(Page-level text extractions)
= = = =

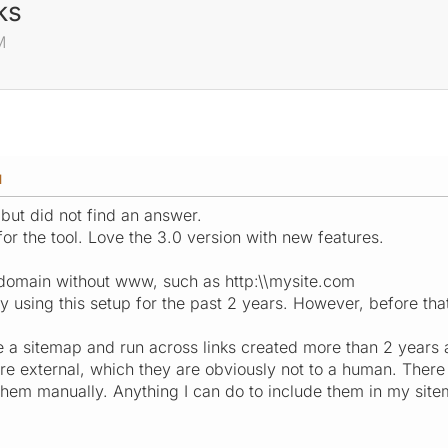
ks
M
M
 but did not find an answer.
 for the tool. Love the 3.0 version with new features.
s domain without www, such as http:\\mysite.com
y using this setup for the past 2 years. However, before that
e a sitemap and run across links created more than 2 years
are external, which they are obviously not to a human. There 
t them manually. Anything I can do to include them in my sit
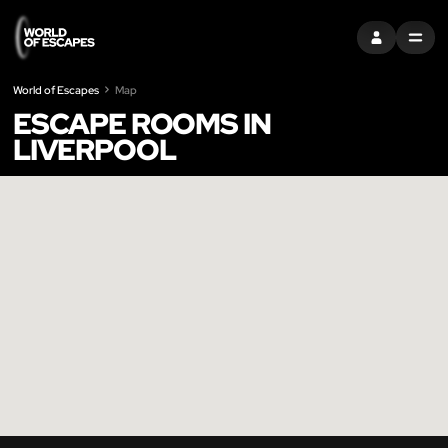
SIGN IN
MENU
World of Escapes
Map
ESCAPE ROOMS IN
LIVERPOOL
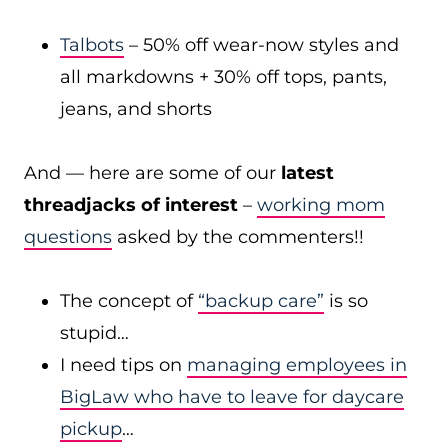
Talbots
– 50% off wear-now styles and
all markdowns + 30% off tops, pants,
jeans, and shorts
And — here are some of our
latest
threadjacks of interest
–
working mom
questions
asked by the commenters!!
The concept of
“backup care”
is so
stupid…
I need tips on
managing employees in
BigLaw who have to leave for daycare
pickup
…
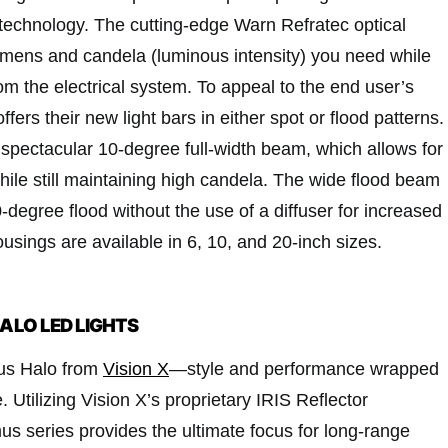
technology. The cutting-edge Warn Refratec optical
umens and candela (luminous intensity) you need while
m the electrical system. To appeal to the end user’s
fers their new light bars in either spot or flood patterns.
 spectacular 10-degree full-width beam, which allows for
ile still maintaining high candela. The wide flood beam
degree flood without the use of a diffuser for increased
ousings are available in 6, 10, and 20-inch sizes.
HALO LED LIGHTS
mus Halo from
Vision X
—style and performance wrapped
. Utilizing Vision X’s proprietary IRIS Reflector
us series provides the ultimate focus for long-range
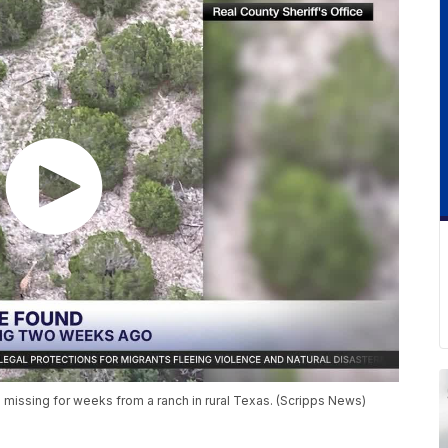
missing for weeks from a ranch in rural Texas. (Scripps News)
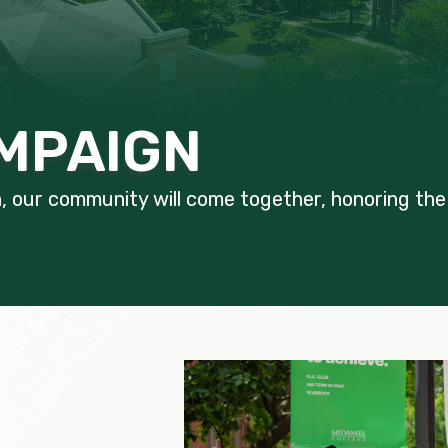
MPAIGN
our community will come together, honoring the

= = = =

(Problem)
A picture-free version of all the records, repeated exactly, is what to return.

(Reply)
ks
M
M
 but did not find an answer.
 for the tool. Love the 3.0 version with new features.
s domain without www, such as http:\\mysite.com
y using this setup for the past 2 years. However, before that
e a sitemap and run across links created more than 2 years
are external, which they are obviously not to a human. There 
t them manually. Anything I can do to include them in my sit
SIGN IN
MENU
World of Escapes
Map
ESCAPE ROOMS IN
LIVERPOOL
Talbots
– 50% off wear-now styles and
all markdowns + 30% off tops, pants,
jeans, and shorts
And — here are some of our
latest
threadjacks of interest
–
working mom
questions
asked by the commenters!!
The concept of
“backup care”
is so
stupid…
I need tips on
managing employees in
BigLaw who have to leave for daycare
pickup
…
technology. The cutting-edge Warn Refratec optical
umens and candela (luminous intensity) you need while
m the electrical system. To appeal to the end user’s
fers their new light bars in either spot or flood patterns.
 spectacular 10-degree full-width beam, which allows for
ile still maintaining high candela. The wide flood beam
degree flood without the use of a diffuser for increased
ousings are available in 6, 10, and 20-inch sizes.
HALO LED LIGHTS
mus Halo from
Vision X
—style and performance wrapped
. Utilizing Vision X’s proprietary IRIS Reflector
us series provides the ultimate focus for long-range
missing for weeks from a ranch in rural Texas. (Scripps News)
MPAIGN
our community will come together, honoring the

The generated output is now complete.